The Phnom Penh Post

Pence: US is ready to talk with N Korea

- Josh Rogin

DESPITE the mutual chilliness between US and North Korean officials in South Korea last week, behind the scenes real progress was made towards a new diplomatic opening that could result in direct talks without preconditi­ons between Washington and Pyongyang. This window of opportunit­y was born out of a new understand­ing reached between the White House and the president of South Korea.

Vice President Mike Pence, in an interview aboard Air Force Two on the way home from the Winter Olympics in Pyeongchan­g, told me that in his two substantiv­e conversati­ons with South Korean President Moon Jae-in during his trip, the United States and South Korea agreed on terms for further engagement with North Korea – first by the South Koreans and potentiall­y with the United States soon thereafter.

The frame for the still-nascent diplomatic path forward is this: The United States and its allies will not stop imposing steep and escalating costs on the Kim Jong-un regime until it takes clear steps toward denucleari­sation. But the Trump administra­tion is now willing to sit down and talk with the regime while that pressure cam- paign is ongoing. Pence called it “maximum pressure and engagement at the same time”. That’s an important change from the previous US position, which was to build maximum pressure until Pyongyang made real concession­s and only then to engage directly with the regime.

“The point is, no pressure comes off until they are actually doing something that the alliance believes represents a meaningful step towards denucleari­sation,” Pence said. “So the maximum pressure campaign is going to continue and intensify. But if you want to talk, we’ll talk.”

Pence and Moon worked this out during their bilateral meeting on Thursday at the Blue House and their joint viewing of speedskati­ng heats in Pyeongchan­g on Saturday evening. Pence conferred with President Donald Trump every day he was in Asia. Before these meetings, the Trump and Moon administra­tions were not aligned on whether Seoul’s new engagement with Pyongyang should continue after the Olympics end.

That dissonance showed just before their first meeting, when Moon said he wanted Olympic engagement to lead to real negotiatio­ns while Pence talked only about the pressure track. But inside the meeting, there was a breakthrou­gh. Pence told Moon the internatio­nal community must not repeat the mistakes of the past by giv- ing North Korea concession­s in exchange for talking. Pence asked Moon for his idea of how this engagement could be different.

Moon assured Pence he would tell the North Koreans clearly that they would not get economic or diplomatic benefits for just talking – only for taking concrete steps towards denucleari­sation. Based on that assurance, Pence felt confident he could endorse post-Olympic engagement with Pyongyang.

“I think it is different from the last 20 years,” Pence said.
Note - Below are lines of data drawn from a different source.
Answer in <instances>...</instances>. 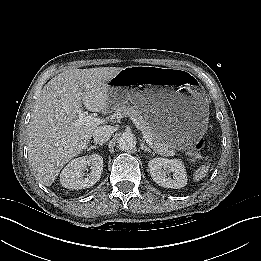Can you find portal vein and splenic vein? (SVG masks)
<instances>
[{"label": "portal vein and splenic vein", "instance_id": "1", "mask_svg": "<svg viewBox=\"0 0 261 261\" xmlns=\"http://www.w3.org/2000/svg\"><path fill=\"white\" fill-rule=\"evenodd\" d=\"M103 123H104L103 119L87 115L85 112L80 110L79 114H78V119L75 121V126H82V125H95V126H98V125H101ZM140 130H141V132L143 134V138L145 139L146 143L151 148H153V140L150 137V135L147 132H145L143 129H140Z\"/></svg>", "mask_w": 261, "mask_h": 261}]
</instances>
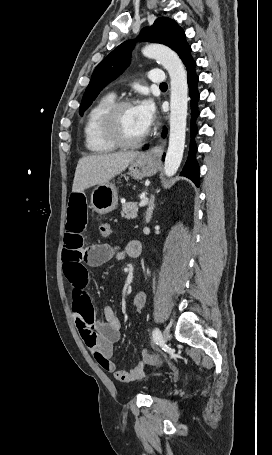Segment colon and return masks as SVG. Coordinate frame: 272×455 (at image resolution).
Returning a JSON list of instances; mask_svg holds the SVG:
<instances>
[{
	"label": "colon",
	"instance_id": "1",
	"mask_svg": "<svg viewBox=\"0 0 272 455\" xmlns=\"http://www.w3.org/2000/svg\"><path fill=\"white\" fill-rule=\"evenodd\" d=\"M99 233L103 238H107L111 234V226L106 221H101L99 223ZM141 358L145 363H154L157 358L156 355L148 350L141 351Z\"/></svg>",
	"mask_w": 272,
	"mask_h": 455
}]
</instances>
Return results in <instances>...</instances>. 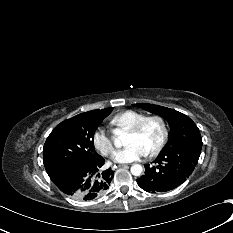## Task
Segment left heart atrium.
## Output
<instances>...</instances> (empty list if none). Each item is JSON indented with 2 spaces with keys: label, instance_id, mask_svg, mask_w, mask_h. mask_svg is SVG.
<instances>
[{
  "label": "left heart atrium",
  "instance_id": "left-heart-atrium-1",
  "mask_svg": "<svg viewBox=\"0 0 233 233\" xmlns=\"http://www.w3.org/2000/svg\"><path fill=\"white\" fill-rule=\"evenodd\" d=\"M146 151L136 143L127 145L113 155V160L118 163H130L146 156Z\"/></svg>",
  "mask_w": 233,
  "mask_h": 233
}]
</instances>
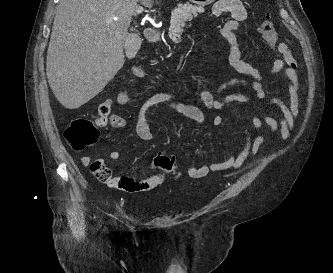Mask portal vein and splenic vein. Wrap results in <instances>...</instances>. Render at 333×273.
<instances>
[{"label":"portal vein and splenic vein","instance_id":"18ae733b","mask_svg":"<svg viewBox=\"0 0 333 273\" xmlns=\"http://www.w3.org/2000/svg\"><path fill=\"white\" fill-rule=\"evenodd\" d=\"M143 10H144L143 7L138 5L135 9V13L136 14H141L143 12Z\"/></svg>","mask_w":333,"mask_h":273}]
</instances>
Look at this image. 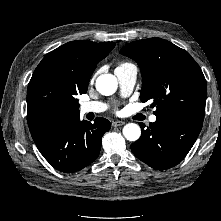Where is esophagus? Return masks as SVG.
Returning <instances> with one entry per match:
<instances>
[{
	"instance_id": "1",
	"label": "esophagus",
	"mask_w": 221,
	"mask_h": 221,
	"mask_svg": "<svg viewBox=\"0 0 221 221\" xmlns=\"http://www.w3.org/2000/svg\"><path fill=\"white\" fill-rule=\"evenodd\" d=\"M124 124H125L124 121H113L112 122L113 127L123 126Z\"/></svg>"
}]
</instances>
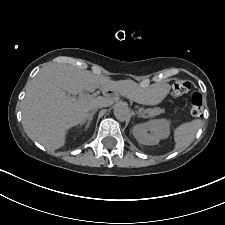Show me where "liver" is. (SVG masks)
<instances>
[{
  "mask_svg": "<svg viewBox=\"0 0 225 225\" xmlns=\"http://www.w3.org/2000/svg\"><path fill=\"white\" fill-rule=\"evenodd\" d=\"M101 89L105 97L76 98L70 95L83 94ZM115 90L140 104H146L147 92L129 88L119 82L81 70L66 64H51L42 67L27 84L22 104V124L27 136L54 151L65 145L67 131L87 120L90 108L103 101L106 106L112 99L106 94Z\"/></svg>",
  "mask_w": 225,
  "mask_h": 225,
  "instance_id": "1",
  "label": "liver"
}]
</instances>
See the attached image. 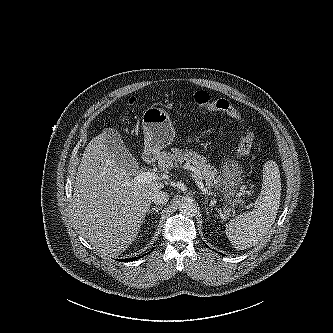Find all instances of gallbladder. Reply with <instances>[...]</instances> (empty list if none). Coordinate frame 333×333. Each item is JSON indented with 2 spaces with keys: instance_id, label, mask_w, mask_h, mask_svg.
I'll return each mask as SVG.
<instances>
[{
  "instance_id": "bac80fb5",
  "label": "gallbladder",
  "mask_w": 333,
  "mask_h": 333,
  "mask_svg": "<svg viewBox=\"0 0 333 333\" xmlns=\"http://www.w3.org/2000/svg\"><path fill=\"white\" fill-rule=\"evenodd\" d=\"M104 133L109 135L105 141V144L108 146L109 155L119 166L125 168L127 171L135 172L139 167L138 162L127 150L118 133L114 129H106Z\"/></svg>"
}]
</instances>
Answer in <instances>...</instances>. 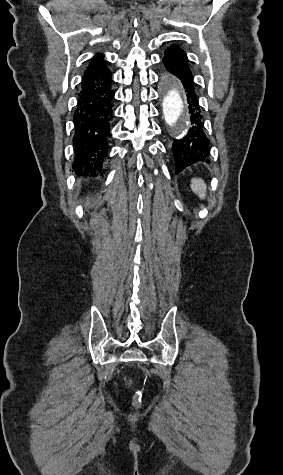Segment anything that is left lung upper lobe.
Segmentation results:
<instances>
[{"instance_id":"5c2ea615","label":"left lung upper lobe","mask_w":283,"mask_h":475,"mask_svg":"<svg viewBox=\"0 0 283 475\" xmlns=\"http://www.w3.org/2000/svg\"><path fill=\"white\" fill-rule=\"evenodd\" d=\"M167 51H170L174 56L187 58L186 53L176 45L170 46Z\"/></svg>"}]
</instances>
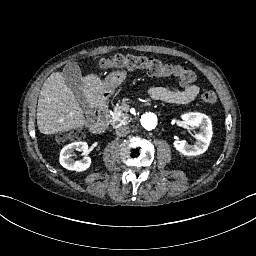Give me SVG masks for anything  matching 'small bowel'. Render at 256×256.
Instances as JSON below:
<instances>
[{"label":"small bowel","mask_w":256,"mask_h":256,"mask_svg":"<svg viewBox=\"0 0 256 256\" xmlns=\"http://www.w3.org/2000/svg\"><path fill=\"white\" fill-rule=\"evenodd\" d=\"M183 89L173 90L165 87H151L148 91L150 97L173 104H187L192 102L199 94L195 84L182 83Z\"/></svg>","instance_id":"1"}]
</instances>
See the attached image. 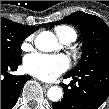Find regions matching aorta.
Wrapping results in <instances>:
<instances>
[{"instance_id":"aorta-1","label":"aorta","mask_w":109,"mask_h":109,"mask_svg":"<svg viewBox=\"0 0 109 109\" xmlns=\"http://www.w3.org/2000/svg\"><path fill=\"white\" fill-rule=\"evenodd\" d=\"M35 46L40 51L51 52L57 49L58 42L56 36L52 32L43 31L36 37ZM47 96L49 100L57 102L63 96L62 89L58 86H52L48 89Z\"/></svg>"}]
</instances>
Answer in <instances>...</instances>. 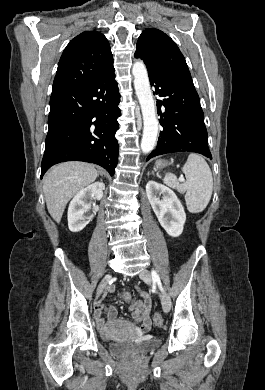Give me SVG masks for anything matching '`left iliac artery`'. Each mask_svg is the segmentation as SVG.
Returning <instances> with one entry per match:
<instances>
[{
    "instance_id": "obj_1",
    "label": "left iliac artery",
    "mask_w": 265,
    "mask_h": 390,
    "mask_svg": "<svg viewBox=\"0 0 265 390\" xmlns=\"http://www.w3.org/2000/svg\"><path fill=\"white\" fill-rule=\"evenodd\" d=\"M152 279H153V281L157 282L160 289L163 290L160 278H159L158 274L156 273V271H154V270H152Z\"/></svg>"
}]
</instances>
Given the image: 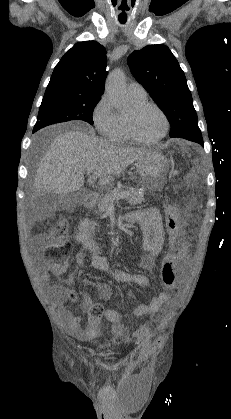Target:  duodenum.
Segmentation results:
<instances>
[{
  "mask_svg": "<svg viewBox=\"0 0 231 419\" xmlns=\"http://www.w3.org/2000/svg\"><path fill=\"white\" fill-rule=\"evenodd\" d=\"M95 202H96V195L94 193H87L84 199L85 206L88 208L93 207ZM127 221L129 223L132 222V219L130 218V216L127 218Z\"/></svg>",
  "mask_w": 231,
  "mask_h": 419,
  "instance_id": "1",
  "label": "duodenum"
}]
</instances>
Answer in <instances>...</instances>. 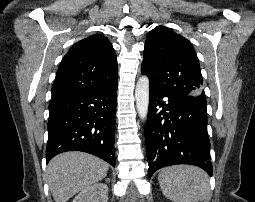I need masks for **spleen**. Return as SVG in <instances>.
<instances>
[{
  "instance_id": "3e777b00",
  "label": "spleen",
  "mask_w": 255,
  "mask_h": 202,
  "mask_svg": "<svg viewBox=\"0 0 255 202\" xmlns=\"http://www.w3.org/2000/svg\"><path fill=\"white\" fill-rule=\"evenodd\" d=\"M158 181L164 196L173 202H198L209 197L208 175L198 167L178 165L164 168Z\"/></svg>"
}]
</instances>
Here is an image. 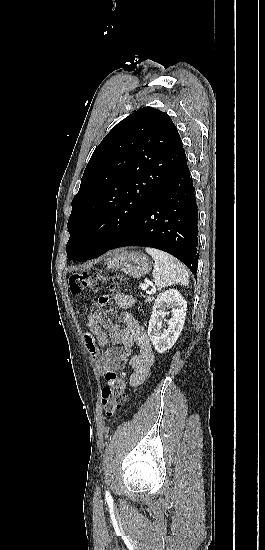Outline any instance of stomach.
I'll list each match as a JSON object with an SVG mask.
<instances>
[{
  "label": "stomach",
  "mask_w": 265,
  "mask_h": 550,
  "mask_svg": "<svg viewBox=\"0 0 265 550\" xmlns=\"http://www.w3.org/2000/svg\"><path fill=\"white\" fill-rule=\"evenodd\" d=\"M109 269L120 270L133 278H141L149 273V258L141 252L118 250L106 260Z\"/></svg>",
  "instance_id": "0dacf381"
}]
</instances>
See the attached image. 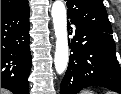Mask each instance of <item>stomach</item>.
I'll use <instances>...</instances> for the list:
<instances>
[{"instance_id":"1","label":"stomach","mask_w":121,"mask_h":94,"mask_svg":"<svg viewBox=\"0 0 121 94\" xmlns=\"http://www.w3.org/2000/svg\"><path fill=\"white\" fill-rule=\"evenodd\" d=\"M82 94H93V93H91L89 91H84Z\"/></svg>"}]
</instances>
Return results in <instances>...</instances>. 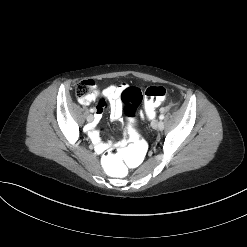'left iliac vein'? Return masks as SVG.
Segmentation results:
<instances>
[{"instance_id":"1","label":"left iliac vein","mask_w":247,"mask_h":247,"mask_svg":"<svg viewBox=\"0 0 247 247\" xmlns=\"http://www.w3.org/2000/svg\"><path fill=\"white\" fill-rule=\"evenodd\" d=\"M154 127L157 130H163L164 129V123L162 121L156 122Z\"/></svg>"}]
</instances>
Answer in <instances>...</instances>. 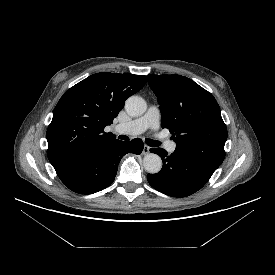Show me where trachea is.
<instances>
[{
    "mask_svg": "<svg viewBox=\"0 0 275 275\" xmlns=\"http://www.w3.org/2000/svg\"><path fill=\"white\" fill-rule=\"evenodd\" d=\"M118 138L121 140H125V141L129 140V137L126 135H119ZM145 142L147 143V145L152 146V147H158L161 144L159 141L152 140V139H146Z\"/></svg>",
    "mask_w": 275,
    "mask_h": 275,
    "instance_id": "obj_1",
    "label": "trachea"
}]
</instances>
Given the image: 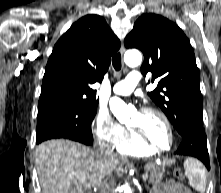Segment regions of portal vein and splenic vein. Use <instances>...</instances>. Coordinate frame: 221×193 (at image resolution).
Masks as SVG:
<instances>
[{
  "label": "portal vein and splenic vein",
  "mask_w": 221,
  "mask_h": 193,
  "mask_svg": "<svg viewBox=\"0 0 221 193\" xmlns=\"http://www.w3.org/2000/svg\"><path fill=\"white\" fill-rule=\"evenodd\" d=\"M147 179H148V174L147 173L143 174L142 175V180L146 181Z\"/></svg>",
  "instance_id": "obj_1"
}]
</instances>
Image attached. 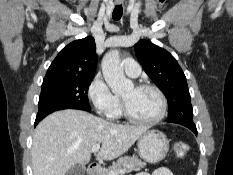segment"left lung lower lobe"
<instances>
[{"label": "left lung lower lobe", "mask_w": 233, "mask_h": 175, "mask_svg": "<svg viewBox=\"0 0 233 175\" xmlns=\"http://www.w3.org/2000/svg\"><path fill=\"white\" fill-rule=\"evenodd\" d=\"M177 124H181L187 128H189L190 130H192L194 132L195 135H197V129L194 123H177Z\"/></svg>", "instance_id": "obj_1"}]
</instances>
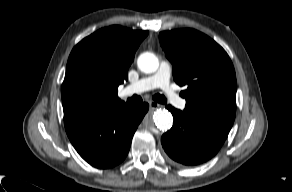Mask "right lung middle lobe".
I'll list each match as a JSON object with an SVG mask.
<instances>
[{
  "mask_svg": "<svg viewBox=\"0 0 292 192\" xmlns=\"http://www.w3.org/2000/svg\"><path fill=\"white\" fill-rule=\"evenodd\" d=\"M91 88L84 81H77L73 88L72 93L78 100H85L91 95Z\"/></svg>",
  "mask_w": 292,
  "mask_h": 192,
  "instance_id": "obj_1",
  "label": "right lung middle lobe"
}]
</instances>
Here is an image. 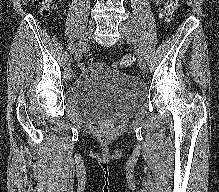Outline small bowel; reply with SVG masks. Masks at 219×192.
I'll return each instance as SVG.
<instances>
[{"label":"small bowel","instance_id":"obj_1","mask_svg":"<svg viewBox=\"0 0 219 192\" xmlns=\"http://www.w3.org/2000/svg\"><path fill=\"white\" fill-rule=\"evenodd\" d=\"M153 1L156 5H160L162 3V0H153Z\"/></svg>","mask_w":219,"mask_h":192}]
</instances>
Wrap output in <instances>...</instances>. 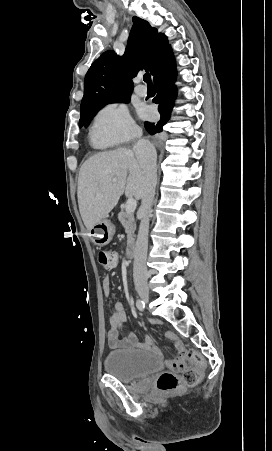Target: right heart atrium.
<instances>
[{"instance_id": "d8ad5b80", "label": "right heart atrium", "mask_w": 272, "mask_h": 451, "mask_svg": "<svg viewBox=\"0 0 272 451\" xmlns=\"http://www.w3.org/2000/svg\"><path fill=\"white\" fill-rule=\"evenodd\" d=\"M135 132V123L124 106L109 105L98 112L91 127L94 143L128 141Z\"/></svg>"}]
</instances>
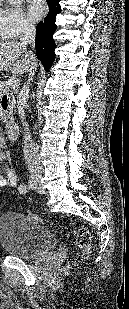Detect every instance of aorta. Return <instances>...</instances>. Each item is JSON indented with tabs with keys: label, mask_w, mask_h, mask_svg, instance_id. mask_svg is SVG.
Returning a JSON list of instances; mask_svg holds the SVG:
<instances>
[{
	"label": "aorta",
	"mask_w": 129,
	"mask_h": 309,
	"mask_svg": "<svg viewBox=\"0 0 129 309\" xmlns=\"http://www.w3.org/2000/svg\"><path fill=\"white\" fill-rule=\"evenodd\" d=\"M8 2H9L10 4L14 5V4L19 3L20 0H8ZM25 138H26V141H27V142H30L31 134H30V131H29V130H27V132H26V137H25Z\"/></svg>",
	"instance_id": "obj_1"
}]
</instances>
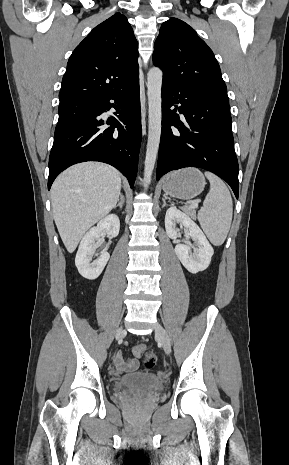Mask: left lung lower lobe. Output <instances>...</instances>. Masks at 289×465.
Segmentation results:
<instances>
[{"instance_id":"1","label":"left lung lower lobe","mask_w":289,"mask_h":465,"mask_svg":"<svg viewBox=\"0 0 289 465\" xmlns=\"http://www.w3.org/2000/svg\"><path fill=\"white\" fill-rule=\"evenodd\" d=\"M172 106H175L173 110ZM177 110L184 115L187 126L179 120ZM184 167H198L215 173L231 186L238 198L239 167L233 147L228 101L163 82L162 133L156 179Z\"/></svg>"}]
</instances>
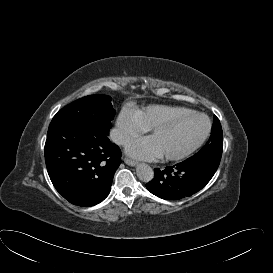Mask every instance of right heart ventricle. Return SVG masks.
<instances>
[{"label":"right heart ventricle","instance_id":"right-heart-ventricle-1","mask_svg":"<svg viewBox=\"0 0 273 273\" xmlns=\"http://www.w3.org/2000/svg\"><path fill=\"white\" fill-rule=\"evenodd\" d=\"M187 112L184 108L159 107L137 113L144 122L150 126L159 125L171 121L179 115Z\"/></svg>","mask_w":273,"mask_h":273}]
</instances>
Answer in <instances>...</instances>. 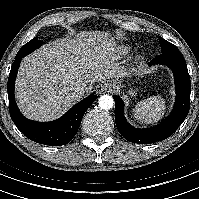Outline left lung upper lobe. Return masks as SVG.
<instances>
[{"instance_id": "obj_1", "label": "left lung upper lobe", "mask_w": 199, "mask_h": 199, "mask_svg": "<svg viewBox=\"0 0 199 199\" xmlns=\"http://www.w3.org/2000/svg\"><path fill=\"white\" fill-rule=\"evenodd\" d=\"M160 46H161V52H167V51H179L178 48L173 45L172 43L164 40L163 38H160Z\"/></svg>"}]
</instances>
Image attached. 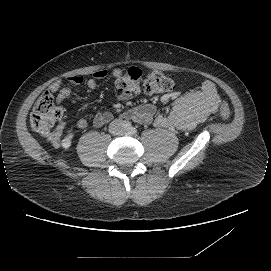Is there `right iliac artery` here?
Listing matches in <instances>:
<instances>
[{
  "label": "right iliac artery",
  "mask_w": 271,
  "mask_h": 271,
  "mask_svg": "<svg viewBox=\"0 0 271 271\" xmlns=\"http://www.w3.org/2000/svg\"><path fill=\"white\" fill-rule=\"evenodd\" d=\"M130 126H131V123H130V122H125V123H124V127H125L126 129H129Z\"/></svg>",
  "instance_id": "82829eb1"
}]
</instances>
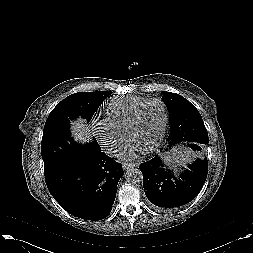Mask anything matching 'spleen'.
I'll return each instance as SVG.
<instances>
[{"instance_id":"obj_1","label":"spleen","mask_w":253,"mask_h":253,"mask_svg":"<svg viewBox=\"0 0 253 253\" xmlns=\"http://www.w3.org/2000/svg\"><path fill=\"white\" fill-rule=\"evenodd\" d=\"M163 167L168 176L176 180H188L197 175L201 158L196 149L188 145H176L167 150Z\"/></svg>"}]
</instances>
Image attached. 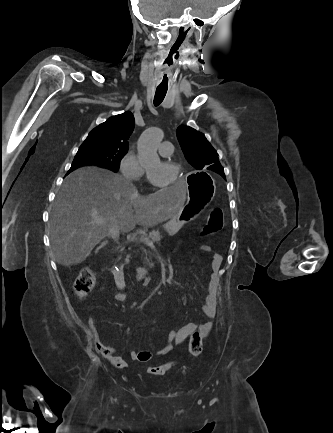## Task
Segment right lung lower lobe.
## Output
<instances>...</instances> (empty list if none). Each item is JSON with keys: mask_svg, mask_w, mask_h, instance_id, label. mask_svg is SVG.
Returning a JSON list of instances; mask_svg holds the SVG:
<instances>
[{"mask_svg": "<svg viewBox=\"0 0 333 433\" xmlns=\"http://www.w3.org/2000/svg\"><path fill=\"white\" fill-rule=\"evenodd\" d=\"M85 165H89V164H85ZM85 165H72L70 170L68 171V173H70L71 171H73L74 169L81 167V166H85Z\"/></svg>", "mask_w": 333, "mask_h": 433, "instance_id": "1", "label": "right lung lower lobe"}]
</instances>
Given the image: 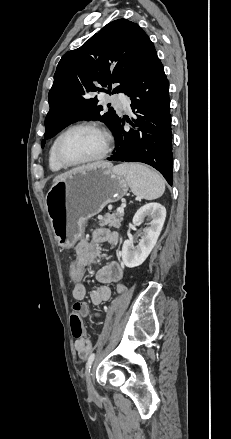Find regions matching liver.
I'll return each instance as SVG.
<instances>
[{"mask_svg":"<svg viewBox=\"0 0 231 439\" xmlns=\"http://www.w3.org/2000/svg\"><path fill=\"white\" fill-rule=\"evenodd\" d=\"M98 163H100V162H98ZM98 163H92V164H88V165H84V166H81V167L74 168V169H72L70 171H67V172H65L63 174H60V175L56 176L54 178L53 182H56V181H58L60 179H63L64 177H67L70 174H73V173H76V172H79V171L91 168V167L97 165Z\"/></svg>","mask_w":231,"mask_h":439,"instance_id":"liver-1","label":"liver"}]
</instances>
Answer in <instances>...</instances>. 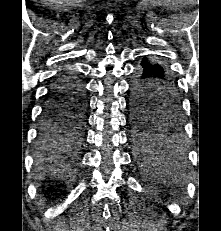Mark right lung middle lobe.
<instances>
[{
    "label": "right lung middle lobe",
    "instance_id": "dd1d6c3e",
    "mask_svg": "<svg viewBox=\"0 0 221 231\" xmlns=\"http://www.w3.org/2000/svg\"><path fill=\"white\" fill-rule=\"evenodd\" d=\"M86 98L50 105L40 121L38 141L45 148L77 142L82 135Z\"/></svg>",
    "mask_w": 221,
    "mask_h": 231
}]
</instances>
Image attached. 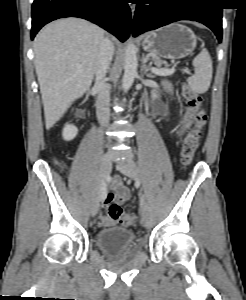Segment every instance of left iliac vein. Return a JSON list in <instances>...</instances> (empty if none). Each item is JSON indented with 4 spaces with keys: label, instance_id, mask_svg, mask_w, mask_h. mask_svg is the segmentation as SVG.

I asked him what exact steps Pyongyang would have to take to get real sanctions relief. “I don’t know,” he said. “That’s why you have to have talks.”

The initial move the United States wants is for North Korea to put denucleari­sation on the table and take steps towards it, though that is not a condition for preliminar­y talks. That may be a bridge too far for the Kim regime, which is adamant that the internatio­nal community accept its nuclear status. Pyongyang is also sure to want concession­s from Washington, such as a delay in US-South Korean military exercises, a nonstarter for the alliance.

There are other spoilers that could torpedo the new opening. In Tokyo, Pence announced new sanctions on North Korea that he promised would be the toughest ever, due to be unveiled soon. In response, the Kim regime may resume testing its nuclear and missile programs, as it has done after past Olympic detentes. That would halt the diplomatic progress in its tracks.

Moon is working hard to prevent that from happening. He is entertaini­ng a North Korean offer to visit Pyongyang. He is also urging the North Koreans to sit down with the United States at the earliest opportunit­y.

“Moon told me at the skating rink that he told [the North Koreans], ‘You’ve got to talk to the Americans,’” Pence said.

The idea of “talks about talks” is not new. In fact, Secretary of State Rex Tillerson has raised the idea multiple times. Trump himself has said he sees nothing wrong with talking with the North Koreans per se. Moving from that to substantiv­e negotiatio­ns would still be extremely difficult. But to make any real progress, talking is the first necessary step.

The White House’s endorsemen­t of the concept of initial talks without preconditi­ons is a hugely significan­t shift in strategy. It provides a real fix to the break between Washington and Seoul. It also increases the chances the United States and North Korea will soon begin a process that represents the best hope of preventing a devastatin­g internatio­nal conflict.